Material for this task:
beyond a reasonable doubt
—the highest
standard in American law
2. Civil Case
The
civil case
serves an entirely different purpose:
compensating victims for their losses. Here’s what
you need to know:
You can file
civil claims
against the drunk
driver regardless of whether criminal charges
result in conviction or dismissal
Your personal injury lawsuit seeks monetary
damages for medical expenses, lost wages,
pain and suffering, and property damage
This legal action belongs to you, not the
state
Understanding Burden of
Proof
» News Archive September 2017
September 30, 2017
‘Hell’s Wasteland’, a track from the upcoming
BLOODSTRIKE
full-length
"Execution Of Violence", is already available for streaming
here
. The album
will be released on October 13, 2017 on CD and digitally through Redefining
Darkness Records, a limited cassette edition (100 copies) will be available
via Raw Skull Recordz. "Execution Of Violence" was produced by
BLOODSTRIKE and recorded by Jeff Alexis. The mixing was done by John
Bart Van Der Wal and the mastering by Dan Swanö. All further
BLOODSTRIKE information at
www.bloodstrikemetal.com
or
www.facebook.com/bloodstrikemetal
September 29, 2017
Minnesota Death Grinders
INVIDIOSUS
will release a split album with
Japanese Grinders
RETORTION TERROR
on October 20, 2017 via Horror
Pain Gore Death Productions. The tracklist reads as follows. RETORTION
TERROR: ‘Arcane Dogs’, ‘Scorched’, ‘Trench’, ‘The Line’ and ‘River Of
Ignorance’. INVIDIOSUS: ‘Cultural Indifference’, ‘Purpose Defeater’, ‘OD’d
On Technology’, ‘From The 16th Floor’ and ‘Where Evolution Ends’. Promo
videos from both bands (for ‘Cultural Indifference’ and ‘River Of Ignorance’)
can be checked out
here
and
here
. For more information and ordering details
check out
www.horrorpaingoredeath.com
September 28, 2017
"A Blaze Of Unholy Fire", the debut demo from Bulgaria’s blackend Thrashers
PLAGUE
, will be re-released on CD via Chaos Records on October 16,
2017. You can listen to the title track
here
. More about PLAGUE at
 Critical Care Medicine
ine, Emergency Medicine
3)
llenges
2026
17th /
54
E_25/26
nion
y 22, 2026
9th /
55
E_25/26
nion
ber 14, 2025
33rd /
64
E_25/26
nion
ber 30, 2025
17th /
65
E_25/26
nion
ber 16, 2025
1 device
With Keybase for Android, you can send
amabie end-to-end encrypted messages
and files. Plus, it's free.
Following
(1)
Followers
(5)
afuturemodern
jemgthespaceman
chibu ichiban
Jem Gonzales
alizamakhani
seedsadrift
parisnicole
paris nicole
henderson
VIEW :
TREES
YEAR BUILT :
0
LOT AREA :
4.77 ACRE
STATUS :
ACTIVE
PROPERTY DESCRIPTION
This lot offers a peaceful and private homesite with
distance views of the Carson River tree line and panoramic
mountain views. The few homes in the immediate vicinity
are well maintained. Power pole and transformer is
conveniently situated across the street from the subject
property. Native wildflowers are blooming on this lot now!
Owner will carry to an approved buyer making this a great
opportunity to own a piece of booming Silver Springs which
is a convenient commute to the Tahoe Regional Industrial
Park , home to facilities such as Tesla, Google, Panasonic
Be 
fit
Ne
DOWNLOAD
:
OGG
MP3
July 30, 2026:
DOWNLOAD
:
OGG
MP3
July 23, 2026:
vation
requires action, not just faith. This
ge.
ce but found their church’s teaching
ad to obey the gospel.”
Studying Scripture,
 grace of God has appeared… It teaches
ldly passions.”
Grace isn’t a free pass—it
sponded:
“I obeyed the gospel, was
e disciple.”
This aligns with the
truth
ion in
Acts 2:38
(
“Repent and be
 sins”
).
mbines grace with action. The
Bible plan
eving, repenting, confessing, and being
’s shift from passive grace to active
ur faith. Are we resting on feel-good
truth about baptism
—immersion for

What needs to be done: For each line in the records that contains the word "faith", make a copy.

Solution below:
requires action, not just faith. This
ur faith. Are we resting on feel-good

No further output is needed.